If the false positive rate could be tuned to something other than a power of 2, you'd get slightly better compression in some cases. For this, a mod-n filter could be used to get a non-power-of-2 false positive rate, e.g. a static function that returns {0,1,2,3,4} but always returns 0 for revoked certs. Likewise xor filters with 10.666 bits per key are really just doing all the math mod 1625 = 2^10.666..., and packing 3 such coefficients into each 32-bit word. But since the worst cases for frayed_cascade are for rather larger p (eg p = 1/5 or 1/9, not 1/1625) you'd want mod-3 or mod-5 filters and not mod-1625.

But anyway this only saves a couple percent in the worst case, and it's kind of a pain, so I didn't do it.

thomasmueller commented 2 years ago

@bitwiseshiftleft thanks a lot for your time! I think I now fully understand the problem. What is needed (on a high level) is a static function for 100 million entries that returns 1 in 0.7% of the cases and 0 in 99.3% of the cases. You do this with an approximate membership filter, plus a static function to correct the false positives. Yes this all makes sense.

I ask myself, could this be done with just one static function over the whole 101 million entries, and then compression (arithmetic coding / ANS). I guess you have already thought about that, right, and came to the conclusion that it won't work :-)

bitwiseshiftleft commented 2 years ago

Oh also: I have no idea if something like 8-way binary fuse filters would work. It's unpublished, but as I understand it it's still based on hypergraph peeling, which depends on some hash buckets being almost-empty. At least for xor filters, the global optimum is actually 3-way, so I wouldn't be surprised if 4-way is the global optimum for BFFs. Could be worth asking the authors of BFF for insight.

bitwiseshiftleft commented 2 years ago

I ask myself, could this be done with just one static function over the whole 101 million entries, and then compression (arithmetic coding / ANS). I guess you have already thought about that, right, and came to the conclusion that it won't work :-)

Well, not so much a conclusion, but I didn't figure out how to do it. But I'm actually mainly a cryptographer and not a data structures researcher so maybe there is a more efficient way that I just don't know / couldn't figure out.

lemire commented 2 years ago

@thomasmueller : I am game to investigate this issue further if you are (in 2022).

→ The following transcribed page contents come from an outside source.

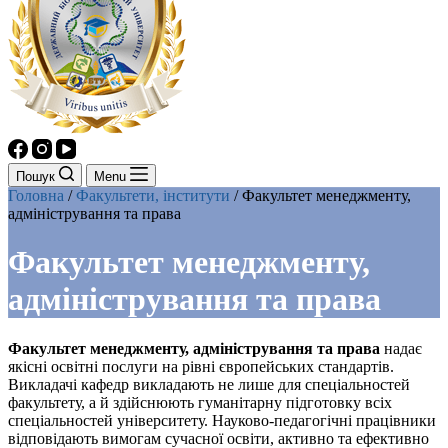
Пошук
Menu
Головна
/
Факультети, інститути
/
Факультет менеджменту,
адміністрування та права
Факультет менеджменту,
адміністрування та права
Факультет менеджменту, адміністрування та права
надає
якісні освітні послуги на рівні європейських стандартів.
Викладачі кафедр викладають не лише для спеціальностей
факультету, а й здійснюють гуманітарну підготовку всіх
спеціальностей університету. Науково-педагогічні працівники
відповідають вимогам сучасної освіти, активно та ефективно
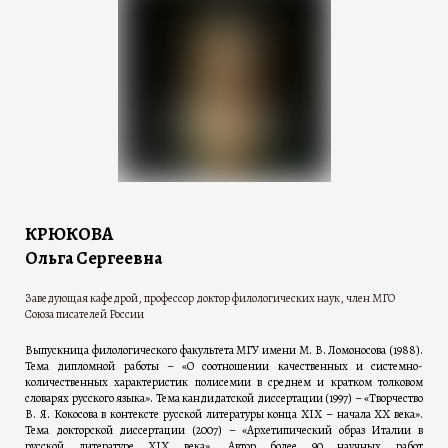
КРЮКОВА
Ольга Сергеевна
Заведующая кафедрой, профессор доктор филологических наук, член МГО
Союза писателей России
Выпускница филологического факультета МГУ имени М. В. Ломоносова (1988).
Тема дипломной работы – «О соотношении качественных и системно-
количественных характеристик полисемии в среднем и кратком толковом
словарях русского языка». Тема кандидатской диссертации (1997) – «Творчество
В. Я. Кокосова в контексте русской литературы конца ХIХ – начала ХХ века».
Тема докторской диссертации (2007) – «Архетипический образ Италии в
русской литературе ХIХ века». Автор более 90 научных работ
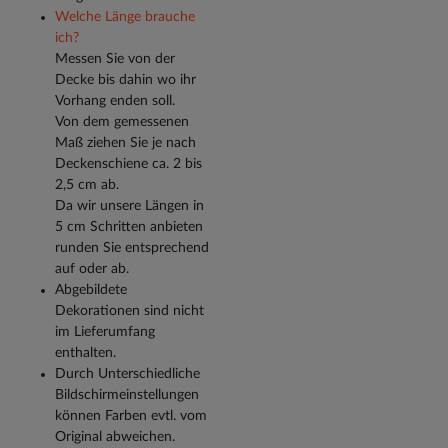
Welche Länge brauche
ich?
Messen Sie von der
Decke bis dahin wo ihr
Vorhang enden soll.
Von dem gemessenen
Maß ziehen Sie je nach
Deckenschiene ca. 2 bis
2,5 cm ab.
Da wir unsere Längen in
5 cm Schritten anbieten
runden Sie entsprechend
auf oder ab.
Abgebildete
Dekorationen sind nicht
im Lieferumfang
enthalten.
Durch Unterschiedliche
Bildschirmeinstellungen
können Farben evtl. vom
Original abweichen.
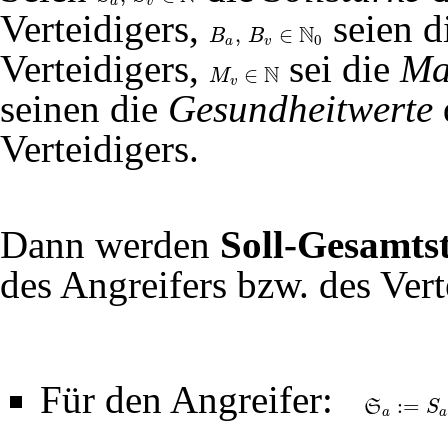
a
v
Verteidigers,
seien d
N
,
∈
B
B
B
a
,
B
v
∈
N
0
0
a
v
Verteidigers,
sei die
Ma
N
∈
M
M
v
∈
N
v
seinen die
Gesundheitwerte
Verteidigers.
Dann werden
Soll-Gesamts
des Angreifers bzw. des Vert
Für den Angreifer:
:
=
S
S
S
a
:=
S
a
(
1
+
B
a
10
a
a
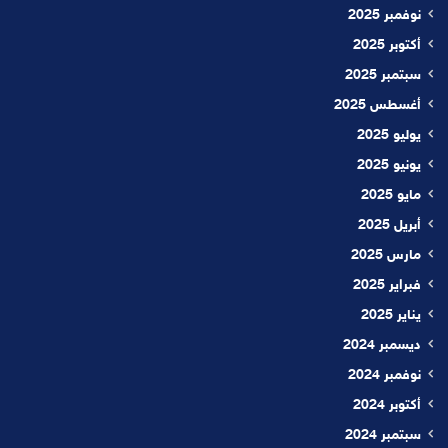
نوفمبر 2025
أكتوبر 2025
سبتمبر 2025
أغسطس 2025
يوليو 2025
يونيو 2025
مايو 2025
أبريل 2025
مارس 2025
فبراير 2025
يناير 2025
ديسمبر 2024
نوفمبر 2024
أكتوبر 2024
سبتمبر 2024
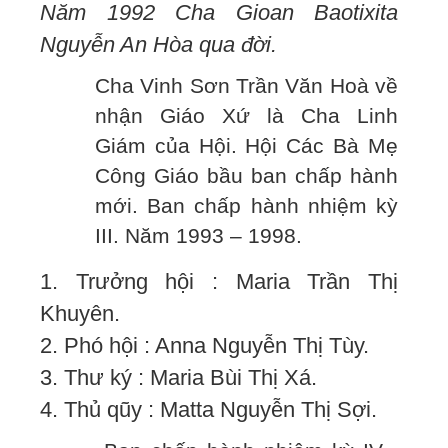
Năm 1992 Cha Gioan Baotixita
Nguyễn An Hòa qua đời.
Cha Vinh Sơn Trần Văn Hoà về
nhận Giáo Xứ là Cha Linh
Giám của Hội. Hội Các Bà Mẹ
Công Giáo bầu ban chấp hành
mới. Ban chấp hành nhiệm kỳ
III. Năm 1993 – 1998.
1. Trưởng hội : Maria Trần Thị
Khuyên.
2. Phó hội : Anna Nguyễn Thị Tùy.
3. Thư ký : Maria Bùi Thị Xá.
4. Thủ qũy : Matta Nguyễn Thị Sợi.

bitwiseshiftleft commented 2 years ago

Oh also: I have no idea if something like 8-way binary fuse filters would work. It's unpublished, but as I understand it it's still based on hypergraph peeling, which depends on some hash buckets being almost-empty. At least for xor filters, the global optimum is actually 3-way, so I wouldn't be surprised if 4-way is the global optimum for BFFs. Could be worth asking the authors of BFF for insight.

... wait a minute, you all are the authors of BFF. So you know better than I do on this. How do BFFs work anyway? Skimming the code it looks like if you choose the indices "just so" then the graph remains peelable even with a lower load?

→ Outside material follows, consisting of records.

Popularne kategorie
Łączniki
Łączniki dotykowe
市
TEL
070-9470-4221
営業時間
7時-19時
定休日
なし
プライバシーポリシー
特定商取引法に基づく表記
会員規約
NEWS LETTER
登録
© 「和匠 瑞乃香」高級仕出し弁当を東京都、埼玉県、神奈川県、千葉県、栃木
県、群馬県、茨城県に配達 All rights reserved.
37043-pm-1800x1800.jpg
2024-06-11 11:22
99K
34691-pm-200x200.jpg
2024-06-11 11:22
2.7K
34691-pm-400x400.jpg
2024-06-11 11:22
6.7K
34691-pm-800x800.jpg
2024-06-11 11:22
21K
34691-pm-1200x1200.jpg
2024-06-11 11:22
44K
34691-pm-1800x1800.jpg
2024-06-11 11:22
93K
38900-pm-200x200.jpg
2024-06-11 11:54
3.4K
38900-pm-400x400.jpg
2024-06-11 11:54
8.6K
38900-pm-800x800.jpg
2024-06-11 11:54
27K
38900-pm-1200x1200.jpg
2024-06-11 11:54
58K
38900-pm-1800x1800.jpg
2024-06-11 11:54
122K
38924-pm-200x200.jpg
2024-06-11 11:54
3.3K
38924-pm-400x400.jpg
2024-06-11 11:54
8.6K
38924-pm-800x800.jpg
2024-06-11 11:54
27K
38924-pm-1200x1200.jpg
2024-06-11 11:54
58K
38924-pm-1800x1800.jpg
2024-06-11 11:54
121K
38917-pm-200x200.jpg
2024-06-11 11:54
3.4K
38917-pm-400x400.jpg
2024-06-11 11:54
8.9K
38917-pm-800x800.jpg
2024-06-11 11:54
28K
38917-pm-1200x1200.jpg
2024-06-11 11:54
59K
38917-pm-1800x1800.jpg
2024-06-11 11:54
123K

thomasmueller commented 2 years ago

How do BFFs work anyway?

The theory behind this is found in https://arxiv.org/pdf/1907.04749.pdf "Dense Peelable Random Uniform Hypergraphs" - here you see that the overhead for 7-way would be about 3% over the lower bound.

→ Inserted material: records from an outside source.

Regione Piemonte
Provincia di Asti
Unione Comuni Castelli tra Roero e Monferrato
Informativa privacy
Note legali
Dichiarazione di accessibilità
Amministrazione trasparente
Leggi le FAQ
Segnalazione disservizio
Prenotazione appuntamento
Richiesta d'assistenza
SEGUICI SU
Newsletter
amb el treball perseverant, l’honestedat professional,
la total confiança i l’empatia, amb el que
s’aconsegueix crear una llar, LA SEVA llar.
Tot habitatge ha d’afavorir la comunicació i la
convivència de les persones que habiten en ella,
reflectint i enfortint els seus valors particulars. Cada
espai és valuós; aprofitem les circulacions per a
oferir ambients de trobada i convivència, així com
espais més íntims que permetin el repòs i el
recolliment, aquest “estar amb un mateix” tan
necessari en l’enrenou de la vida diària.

BTW I tried "static function over the whole 101 million entries, and then compression"... with xor and fuse filters at least, compression didn't work: even if there is just one entry that has a different value than all the others, I couldn't compress the filter.

So what you do seems to be the best possible solutions, as far as I can tell. I could only imagine that a static function built from a perfect hash might work. (It wouldn't be a minimal perfect hash... it would be similar to a k-perfect hash function.) I don't think it would be any smaller than what you do however.

bitwiseshiftleft commented 2 years ago

That's super cool. It's simpler (to generate anyway) and performs better than frayed ribbons, so it's definitely a reasonable tradeoff to take a 3-7% space hit for many applications.

I wonder if it would significantly help with frayed ribbons to make them not wrap around, like fuse filters? It might improve performance but I guess the generation code wouldn't be any simpler.